Se la situazione del lungolago non fosse tragica ci sarebbe da seppellirli tutti con una risata omerica. In primis il presidente della Regione Lombardia, Roberto Maroni. Da quanto tempo covava il colpo di scippare la patata bollente del cantiere per le paratie al Comune di Como? Ci sarebbero dei carteggi in metatesto che potrebbero dire tante cose in proposito. Una mossa che il numero uno di palazzo Lombardia avrebbe potuto fare tre anni fa, quando ereditò la poltrona di Roberto Formigoni (che almeno il muro della vergogna sul lungolago l’aveva tirato giù) ed era già evidente l’impaludamento dell’amministrazione comunale di Como e di Mario Lucini. Forse avrebbe risparmiato al Comune e alla città la devastante vetrina seguita al trascorrere invano del tempo, al contrasto tra palazzo Cernezzi e l’anticorruzione di Cantone a quello tra Provincia e Municipio e magari anche all’inchiesta giudiziaria che ha portato agli arresti dei pluripremiati dirigenti Ferro e Gilardoni e al sindaco indagato.

Certo, anche se tutti lo negano, c’è voluta l’iniziativa delle cartoline messa in campo da questo giornale e alimentata da 60 mila comaschi che ha attirato l’attenzione del governo sullo scempio politico-amministrativo che si è compiuto per otto anni sulle pelle di Como e del suo lago e dato una scossa-

Ma tutto fa pensare che a Milano siano stati calcolati con cura i tempi.

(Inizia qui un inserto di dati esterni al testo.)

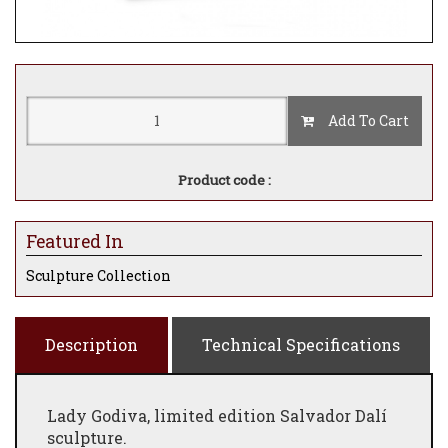
Add To Cart
Product code :
Featured In
Sculpture Collection
Description
Technical Specifications
Lady Godiva, limited edition Salvador Dalí
sculpture.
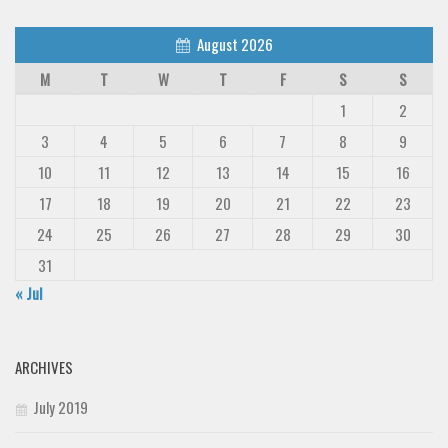
August 2026
M
T
W
T
F
S
S
1
2
3
4
5
6
7
8
9
10
11
12
13
14
15
16
17
18
19
20
21
22
23
24
25
26
27
28
29
30
31
« Jul
ARCHIVES
July 2019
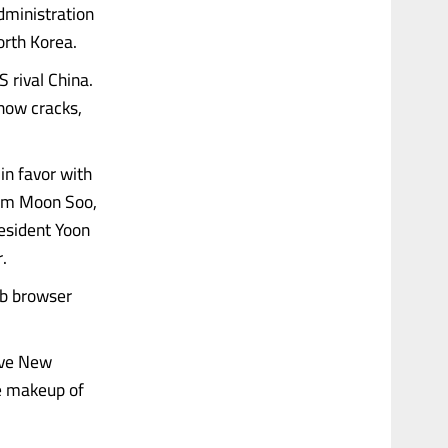
dministration
orth Korea.
 rival China.
how cracks,
in favor with
 Kim Moon Soo,
esident Yoon
.
eb browser
ive New
he makeup of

Intervenire prima, con le elezioni comunali e regionali ancora lontane, non avrebbe portato benefici. Si sa che la gente dimentica in fretta.

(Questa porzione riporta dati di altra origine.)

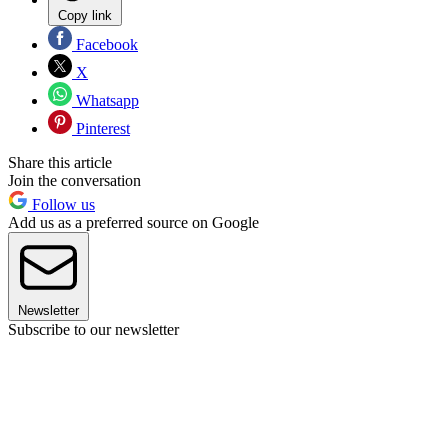
Copy link
Facebook
X
Whatsapp
Pinterest
Share this article
Join the conversation
Follow us
Add us as a preferred source on Google
Newsletter
Subscribe to our newsletter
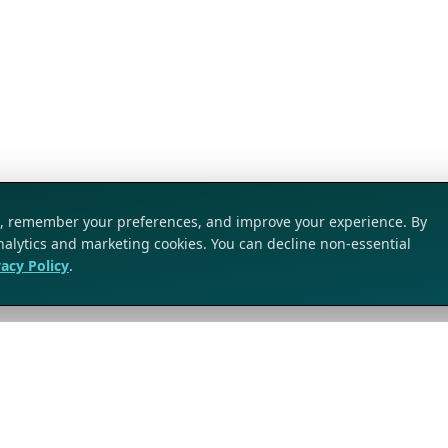
ic, remember your preferences, and improve your experience. By
analytics and marketing cookies. You can decline non-essential
vacy Policy
.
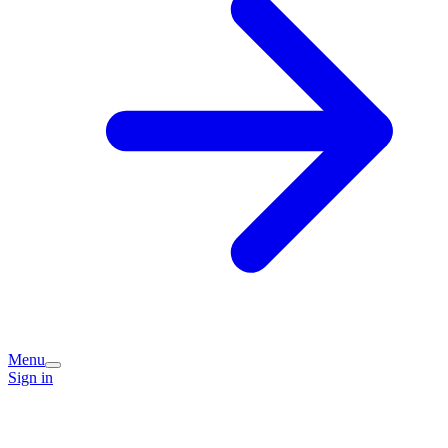
Menu
Sign in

Dite che a pensare male si fa peccato? Senza disturbare Andreotti il fatto che il presidente della Regione intenda percorrere la strada della terza variante e non quella indicata da Cantone e dal governo per la revoca dell’appalto può confermare che spesso ci si azzecca. Perché la seconda via prevede, prima di vedere qualcosa di concreto, tempi che vanno ben oltre l’appuntamento con le urne. La prima, certo più accidentata, è anche più rapida. Ma proprio i rischi connessi a questa scelta fanno credere che, ancora una volta, gli interessi della città siano piegati a quelli della peggior politica.

E se Maroni ci ha messo del suo, non che dall’altra parte l’andazzo sia diverso. Non è magari un “tacon peggio del buso” ma quasi, l’uscita del capogruppo comasco del Pd, Luca Gaffuri, che. in risposta al blitz del presidente afferma che le paratie sono un’opera voluta dal centrodestra comasco e lombardo a cui Lucini, quando sedeva sui banchi dell’opposizione, era contrario. E la domanda qui potrebbe farla anche uno scolaretto delle elementari: se non la voleva, perché una volta conquistata la poltrona da sindaco ha voluto ultimarla. E perché il principale partito della sua maggioranza non lo ha indirizzato su questa scelta? La risposta sarebbe tutta una serie di distinguo e birignao sui fondi della legge Valtellina e sui costi che la città avrebbe dovuto pagare in caso di rinuncia alla paratie e di ripiegamento su una semplice sistemazione del lungolago. Ora, a parte che sulla storia di quest’opera non ce l’hanno mai raccontata giusta e che se alcuni corridoi di palazzo Cernezzi potessero parlare ne verrebbero fuori delle belle, adesso Como dovrà comunque saldare un conto con ogni probabilità più salato di quello dello stop all’intervento. E con la prospettiva di attendere ancora anni per rivedere il lago.

La verità è che su questa opera hanno fallito in maniera fragorosa sia il centrodestra sia il centrosinistra. Magari qualcuno anche in buona fede. Ma purtroppo non si può rifare il lungolago foderandolo di buone intenzioni.

E il fatto che, anziché vergognarsi, ritirarsi in buon ordine e favorire un intervento risolutore del governo, ora sulle macerie di cantiere si voglia speculare, da entrambe le parti, per la campagna elettorale, è qualcosa che va davvero al di là del bene e del male. Il peggior cinismo della politica più deteriore. Sulla pelle di Como e dei comaschi.